On 29/05/2025 00.30, Alex Xu wrote:
I tried running your exact command and got the same result. Dropped frame
173 and a later duplicated frame.
I've attached 15 frames here of the results.
https://drive.google.com/drive/folders/139rjLqsxIuAO_3yzVNe4dD7-gI9YPRgn?usp=drive_link
I've attached 5 frames each of the original input, using detelecine, and
using fieldmatch+decimate with your command.

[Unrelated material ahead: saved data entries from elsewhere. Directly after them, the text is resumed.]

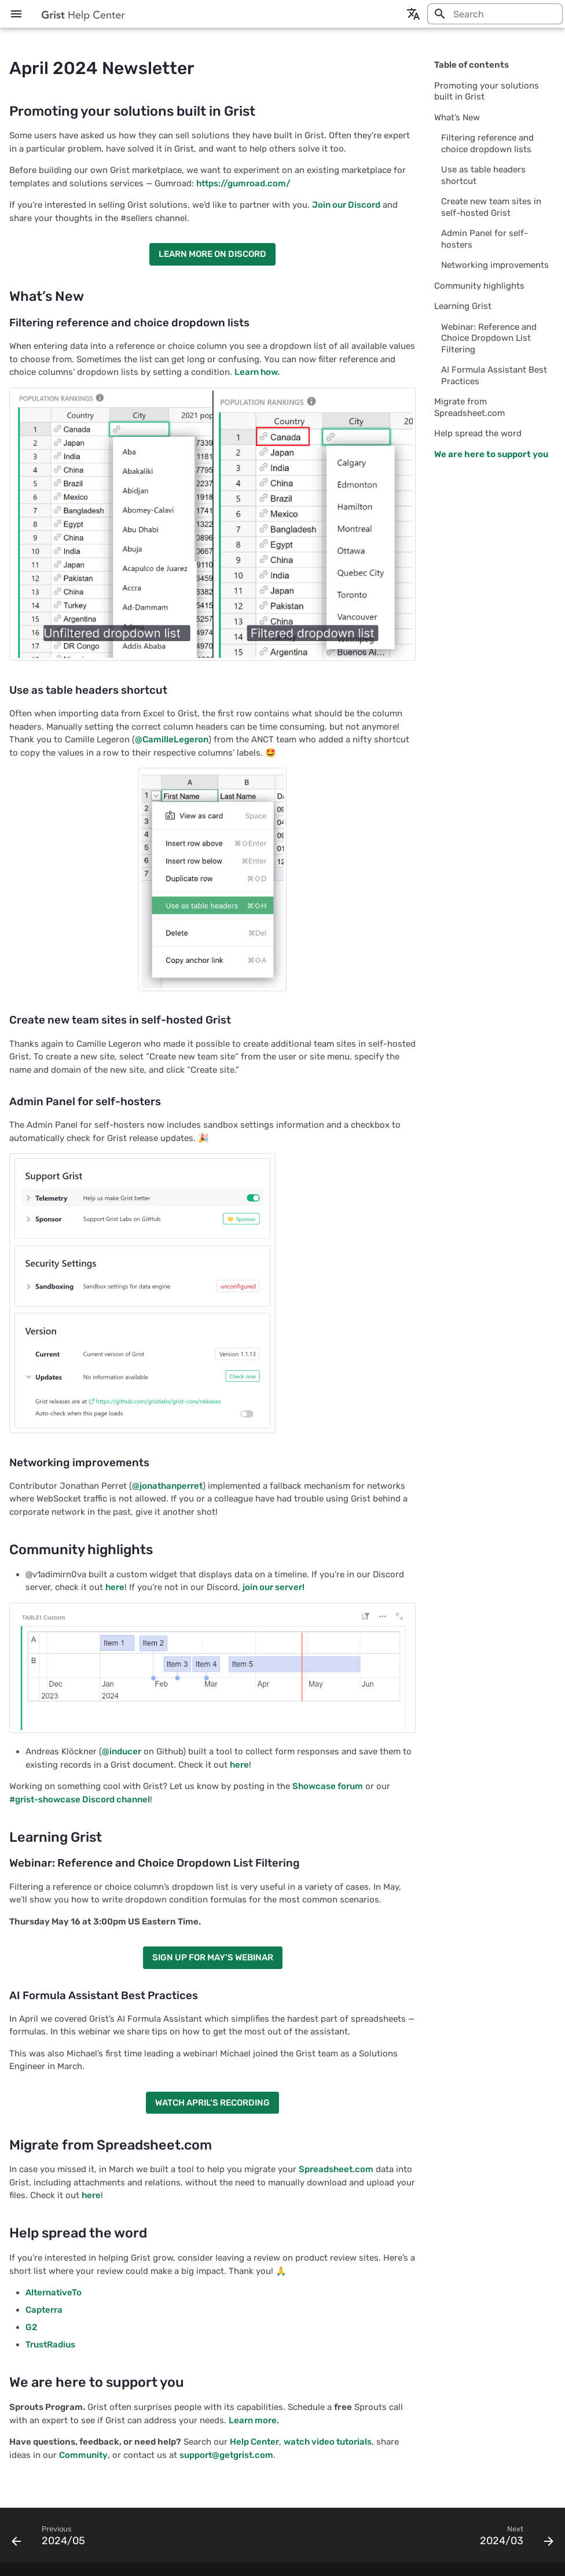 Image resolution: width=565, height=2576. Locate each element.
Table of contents (471, 65)
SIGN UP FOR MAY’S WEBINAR (212, 1957)
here (114, 1587)
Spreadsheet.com (336, 2169)
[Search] (495, 13)
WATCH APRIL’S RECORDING (212, 2102)
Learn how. (257, 372)
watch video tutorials (328, 2442)
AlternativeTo (53, 2292)
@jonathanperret (167, 1486)
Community (83, 2455)
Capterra (44, 2310)
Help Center (254, 2442)
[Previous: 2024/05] (51, 2538)
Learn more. (254, 2420)
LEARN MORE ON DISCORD (212, 254)
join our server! (273, 1587)
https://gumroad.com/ (243, 183)
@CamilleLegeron (171, 739)
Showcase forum (327, 1786)
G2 (31, 2327)
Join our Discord (346, 205)
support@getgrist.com (226, 2455)
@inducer (121, 1751)
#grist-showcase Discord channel (79, 1799)
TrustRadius (50, 2344)
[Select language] (413, 13)
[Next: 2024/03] (514, 2538)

Thanks for those pictures. They make this a little easier.
First, some preparation:
This section of detelecine is:
[Cd][Dd][Aa][Bb][Bc] -> [Cc][Dd][Aa][Bb]
From input.mkv:
Frame 215 @ 7.174 =input-0001.png [Cd]
Frame 216 @ 7.207 =input-0002.png [Dd]
Frame 217 @ 7.241 =input-0003.png [Aa]
Frame 218 @ 7.274 =input-0004.png [Bb]
Frame 219 @ 7.307 =input-0005.png [Bc]
Now, the results:
ffmpeg^
-i input.mkv^
-vf fieldmatch,decimate^
-c:a aac^
-c:v libx264^
output.mkv
Honestly, from the command line above, I'm getting
exactly what you got using 'detelecine'. Look:
Frame 172 @ 7.174 =detelecine1.png [Cc]
Frame 173 @ 7.215 =detelecine2.png [Dd]
Frame 174 @ 7.257 =detelecine3.png [Aa]
Frame 175 @ 7.299 =detelecine4.png [Bb]
No missing frame, no repeated frame.
I have no idea why your FFmpeg is different.